If you’ve been meaning to get something done, make a change, train more regularly, finish a blog post etc, make yourself accountable. A start is to write down what you’re trying to acheive, then it’s a real thing and not just floating around in your head. A next step would be to make yourself accountable to somebody or a group of people (tell friends, family, announce it on Facebook). If you’re feeling really commited, take a terrible picture of yourself half naked, give it to a friend (that likes you) and tell them if you don’t do what you say you’re going to do (meet a deadline etc), they have permission to post it online. Brutal. Effective.

The reason so many of our clients have been with us for years, even though they now know roughly how to structure a session/programme, is accountability. Having to be at a certain place at a certain time ensure they are consistent (and consistency is one the keys to successful training)
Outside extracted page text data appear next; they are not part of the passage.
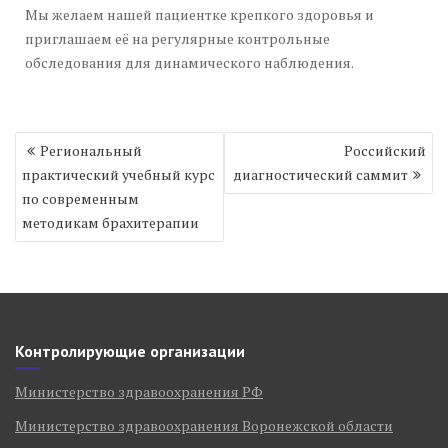
Мы желаем нашей пациентке крепкого здоровья и
приглашаем её на регулярные контрольные
обследования для динамического наблюдения.
Навигация
Региональный
Российский
по
практический учебный курс
диагностический саммит
записям
по современным
методикам брахитерапии
Контролирующие организации
Министерство здравоохранения РФ
Министерство здравоохранения Воронежской области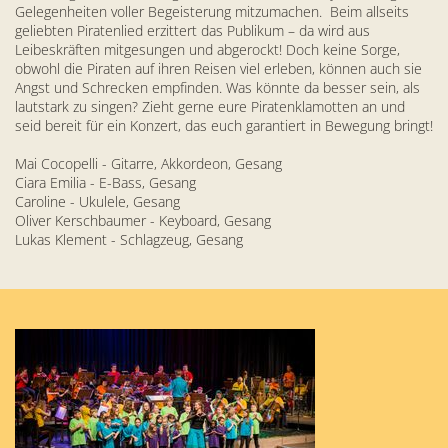
Gelegenheiten voller Begeisterung mitzumachen. Beim allseits
geliebten Piratenlied erzittert das Publikum – da wird aus
Leibeskräften mitgesungen und abgerockt! Doch keine Sorge,
obwohl die Piraten auf ihren Reisen viel erleben, können auch sie
Angst und Schrecken empfinden. Was könnte da besser sein, als
lautstark zu singen? Zieht gerne eure Piratenklamotten an und
seid bereit für ein Konzert, das euch garantiert in Bewegung bringt!
Mai Cocopelli - Gitarre, Akkordeon, Gesang
Ciara Emilia - E-Bass, Gesang
Caroline - Ukulele, Gesang
Oliver Kerschbaumer - Keyboard, Gesang
Lukas Klement - Schlagzeug, Gesang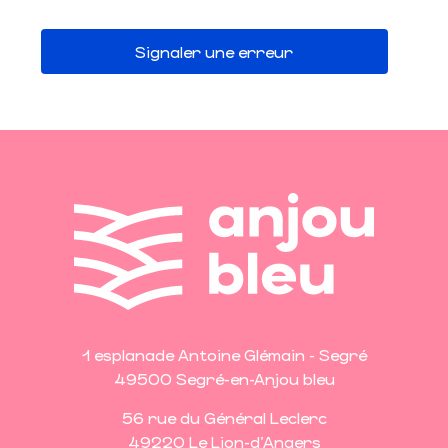
Signaler une erreur
1 esplanade Antoine Glémain - Segré
49500 Segré-en-Anjou bleu
56 rue du Général Leclerc
49220 Le Lion-d'Angers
As well as knowing what it’s like to be coached, It’s the same reason we encourage our Team at The Studio to get their own coach for parts of the year. Not only do you learn coaching techniques but it keeps you accountable to someone other than yourself.

4. Train/exercise

If I have the choice, the earlier in the day the better. Getting it done early gives you a sense of achievement before the day has properly started, and gets you off on the right foot. Not only will this release endorphins and make you feel good, but I find it makes your perception of others tasks in the day much more positive. Or a slightly more negative, light hearted way to approach it – “Starting your day with a run ensures your day can’t get any worse”. But any time of day is brill and everyone will have their own preference.

Training is great, but also ensure you’re moving enough throughout the day. Whether that’s walking or performing a few mobility exercises, avoid long periods of inactivity to keep yourself physically and mentally on the ball.

5. Have SOME kind of nutritonal principles or guidelines

I’m not talking about a strict diet, but more a set of guidelines to follow to create some level of compliance and structure. For example, some of mine include…

– No caffiene after 1300
– Eat a bit more carbohydrate on training days, and a bit less on non-training days
– Ensure I’m having some protein with every meal

You’ll know your bad habits and weak spots, so ensure your principles work to combat them. Pick a handful of simple principles that are fairly easy to adhere to and it gives you enough structure to stay in control yet still enjoy flexibility. Not only does this help in the short term, but over time this set of guidelines should make a big difference. My go-to resources are The Compound Effect by Darren Hardy and Atomic Habits by James Clear.

Hopefully you’ll find a few of these tips useful, and encourage you to delve a bit deeper into a few of the topics.